*** Exercise inputs Section Begins ***

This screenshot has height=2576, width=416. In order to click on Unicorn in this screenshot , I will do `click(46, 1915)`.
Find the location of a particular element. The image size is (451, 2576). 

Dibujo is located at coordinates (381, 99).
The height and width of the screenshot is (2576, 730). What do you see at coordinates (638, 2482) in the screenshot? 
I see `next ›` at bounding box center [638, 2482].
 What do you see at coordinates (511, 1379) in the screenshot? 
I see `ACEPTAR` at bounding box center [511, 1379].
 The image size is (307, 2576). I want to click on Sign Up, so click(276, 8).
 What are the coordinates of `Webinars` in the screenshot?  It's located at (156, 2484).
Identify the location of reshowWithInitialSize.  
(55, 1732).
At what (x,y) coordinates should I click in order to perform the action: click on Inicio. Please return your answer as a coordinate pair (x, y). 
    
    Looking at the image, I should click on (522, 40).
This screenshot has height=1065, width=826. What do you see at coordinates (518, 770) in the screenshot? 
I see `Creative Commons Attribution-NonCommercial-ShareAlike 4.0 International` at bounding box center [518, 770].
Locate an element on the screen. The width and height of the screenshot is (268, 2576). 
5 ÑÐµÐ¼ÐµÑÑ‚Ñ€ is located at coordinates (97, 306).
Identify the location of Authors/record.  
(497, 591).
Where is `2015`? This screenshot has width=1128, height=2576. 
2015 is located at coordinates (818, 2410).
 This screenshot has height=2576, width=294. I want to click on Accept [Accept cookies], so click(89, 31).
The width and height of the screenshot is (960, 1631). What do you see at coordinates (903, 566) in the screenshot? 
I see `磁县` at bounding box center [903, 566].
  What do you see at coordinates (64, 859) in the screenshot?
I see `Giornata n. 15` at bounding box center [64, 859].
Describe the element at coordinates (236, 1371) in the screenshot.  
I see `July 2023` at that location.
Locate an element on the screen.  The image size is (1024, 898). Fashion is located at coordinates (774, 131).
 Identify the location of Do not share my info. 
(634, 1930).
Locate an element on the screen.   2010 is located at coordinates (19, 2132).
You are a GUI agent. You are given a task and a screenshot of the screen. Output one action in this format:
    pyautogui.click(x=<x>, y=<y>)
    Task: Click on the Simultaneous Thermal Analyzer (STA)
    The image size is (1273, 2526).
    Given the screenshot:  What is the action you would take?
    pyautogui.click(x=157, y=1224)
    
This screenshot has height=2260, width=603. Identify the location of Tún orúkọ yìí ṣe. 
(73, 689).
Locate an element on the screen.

*** Exercise inputs Section Ends ***

- _What to do_: Output exactly the line containing "Identify the location of Do" together with every line after it, ending at the final line of the entries.

- _Answer for the task_:
 Identify the location of Do not share my info. 
(634, 1930).
Locate an element on the screen.   2010 is located at coordinates (19, 2132).
You are a GUI agent. You are given a task and a screenshot of the screen. Output one action in this format:
    pyautogui.click(x=<x>, y=<y>)
    Task: Click on the Simultaneous Thermal Analyzer (STA)
    The image size is (1273, 2526).
    Given the screenshot:  What is the action you would take?
    pyautogui.click(x=157, y=1224)
    
This screenshot has height=2260, width=603. Identify the location of Tún orúkọ yìí ṣe. 
(73, 689).
Locate an element on the screen.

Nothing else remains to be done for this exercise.